Che il libero mercato sia un elemento imprescindibile per garantire il nostro benessere è stato chiarito a più riprese dalle colonne di Ticino Business. Da ultimo ricordiamo l’intervento sul numero di marzo 2017 intitolato “Il protezionismo è una minaccia per la nostra economia”. È pertanto innegabile che quella che sembra ormai una diffusa tendenza globale alla chiusura preoccupa non poco, soprattutto per una nazione a forte vocazione di esportazione come la Svizzera. Quando si parla di protezionismo la Svizzera, come tutte le altre nazioni al mondo, lo applica in taluni campi sensibili, forse anche a ragione. Si cerca di tutelare le competenze presenti sul nostro territorio e anche la nostra qualità, come appunto fanno tutti, in varie misure. È evidente che la linea fra difesa degli interessi nazionali e politica protezionistica è assai sottile e può prestarsi a molte interpretazioni, più o meno legittime. E non si rimette nemmeno in discussione che l’apertura, rivelatasi sempre benefica nel corso della storia, debba spesso essere gestita per mettere qualche paletto correttivo.
La chiusura comporta delle conseguenze
È però importante rilevare che gli impeti di chiusura non sono neutrali dal punto di vista delle conseguenze. A partire dalla difficoltà di coniugare le visioni diverse fra chi, nel contesto di un tessuto economico forte perché differenziato, si dedica in buona parte all’export e deve combattere quotidianamente nell’arena globale e chi invece è prevalentemente orientato al mercato interno. Le aziende del primo gruppo necessitano di mercati senza grosse barriere, le seconde invece spesso premono per metterne a loro tutela. Nel breve periodo una protezione può essere vantaggiosa, sia per l’azienda che per il consumatore, ma alla lunga la mancanza di concorrenza potrebbe portare a meno innovazione, a minori spinte di cambiamento e quindi lentamente ad erogare un servizio o creare un prodotto meno performante, a svantaggio dei consumatori. A svantaggio quindi di tutti noi. Non fraintendiamo, la nicchia ben sfruttata o magari anche un privilegio quasi unico concesso ad una o poche aziende non è per forza negativo e ci sono molti esempi di aziende che, anche operando in queste condizioni, rimangono competitive, a vantaggio di molti, se non tutti. Ma in generale l’apertura (con i necessari correttivi) ha sempre dato risultati migliori della chiusura, anche e soprattutto in termini di benessere generale, malgrado a volte la percezione sia di segno contrario. Per questo è fondamentale che la politica svolga il suo lavoro varando o abrogando leggi, vigilandone sul rispetto, ecc., ma sempre mantenendo come obiettivo quello di un mercato il più aperto possibile.

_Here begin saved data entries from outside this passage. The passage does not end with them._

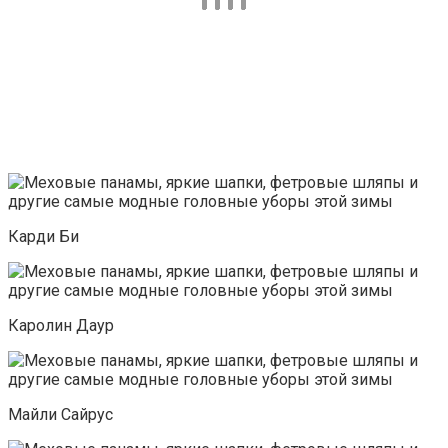
Карди Би
Каролин Даур
Майли Сайрус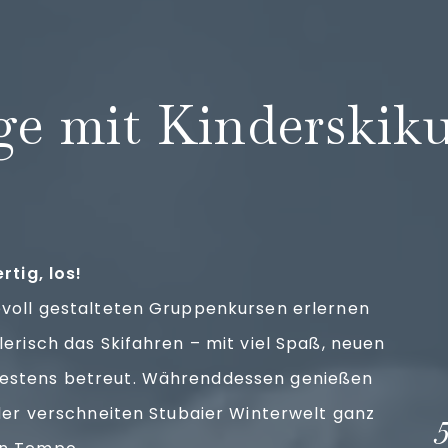
n
ge mit Kinderskiku
ertig, los!
evoll gestalteten Gruppenkursen erlernen
elerisch das Skifahren – mit viel Spaß, neuen
estens betreut. Währenddessen genießen
t der verschneiten Stubaier Winterwelt ganz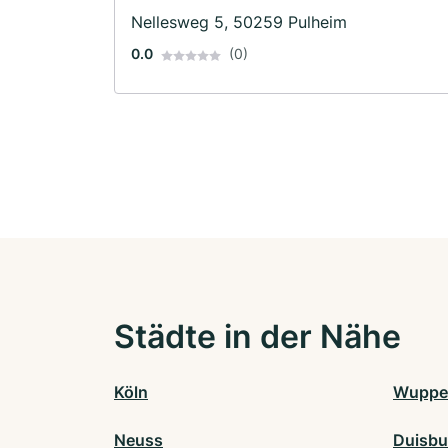
Nellesweg 5, 50259 Pulheim
0.0
(0)
Städte in der Nähe
Köln
Wupper
Neuss
Duisbu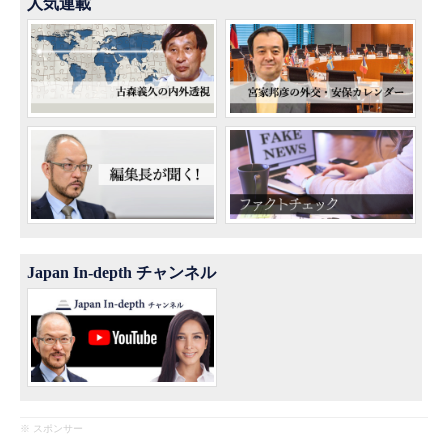
人気連載
Japan In-depth チャンネル
※ スポンサー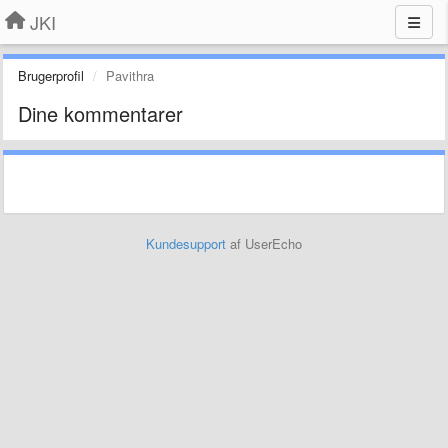
JKI
Brugerprofil
Pavithra
Dine kommentarer
Kundesupport
af UserEcho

La Cc-Ti continuerà a battersi per il libero mercato, che non significa anarchia, ma poche regole certe che danno sicurezza.

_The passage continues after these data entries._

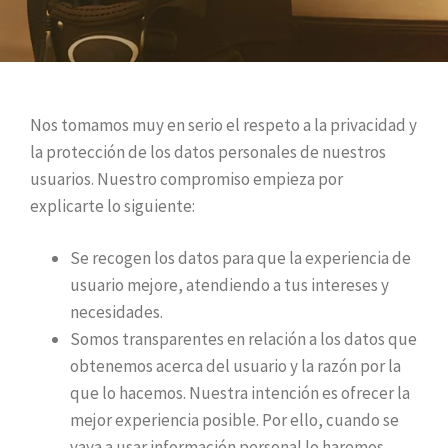
Nos tomamos muy en serio el respeto a la privacidad y
la protección de los datos personales de nuestros
usuarios. Nuestro compromiso empieza por
explicarte lo siguiente:
Se recogen los datos para que la experiencia de
usuario mejore, atendiendo a tus intereses y
necesidades.
Somos transparentes en relación a los datos que
obtenemos acerca del usuario y la razón por la
que lo hacemos. Nuestra intención es ofrecer la
mejor experiencia posible. Por ello, cuando se
vaya a usar información personal lo haremos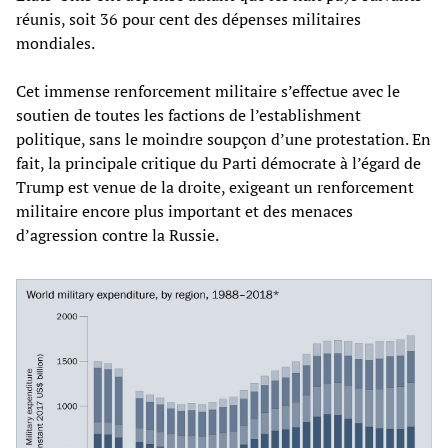
réunis, soit 36 pour cent des dépenses militaires
mondiales.
Cet immense renforcement militaire s’effectue avec le
soutien de toutes les factions de l’establishment
politique, sans le moindre soupçon d’une protestation. En
fait, la principale critique du Parti démocrate à l’égard de
Trump est venue de la droite, exigeant un renforcement
militaire encore plus important et des menaces
d’agression contre la Russie.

L’importanza dell’accordo per l’eliminazione degli ostacoli tecnici al commercio
In questo contesto basti pensare ai tanto deprecati Accordi bilaterali fra Svizzera e Unione europea, caratterizzati quasi solo dalla discussione sulla libera circolazione delle persone. Fondamentale è l’accordo che riguarda l’eliminazione degli ostacoli tecnici al commercio, meno famoso e scottante rispetto alla libera circolazione delle persone, ma importantissimo per le aziende perché facilita in maniera considerevole le procedure, permettendo di risparmiare molti costi e aumentandone la competitività nel contesto del fondamentale mercato europeo. La riduzione delle differenze fra le norme di omologazione e quindi una maggiore omogeneità nella valutazione di conformità dei prodotti è un tassello che facilita enormemente il lavoro delle aziende e prima di norme che possono ostacolare il commercio. Prima del 2002, senza gli accordi bilaterali, occorreva tenere conto anche di questa complessità nel fare affari con i paesi europei: senza questa difficoltà, le aziende svizzere hanno risparmiato e risparmiano centinaia di milioni, reinvestiti nei loro fattori competitivi. Chiaramente si faceva business anche senza gli accordi bilaterali ed era possibile, ma ogni norma che favorisce la semplificazione degli scambi commerciali aiuta ovviamente in maniera decisiva le nostre aziende. Senza dimenticare che in generale la politica svizzera degli Accordi di libero scambio è una carta vincente per il nostro benessere, tanto che regolarmente il nostro paese conclude tali accordi molto prima di quanto non facciano entità economiche più pesanti della nostra.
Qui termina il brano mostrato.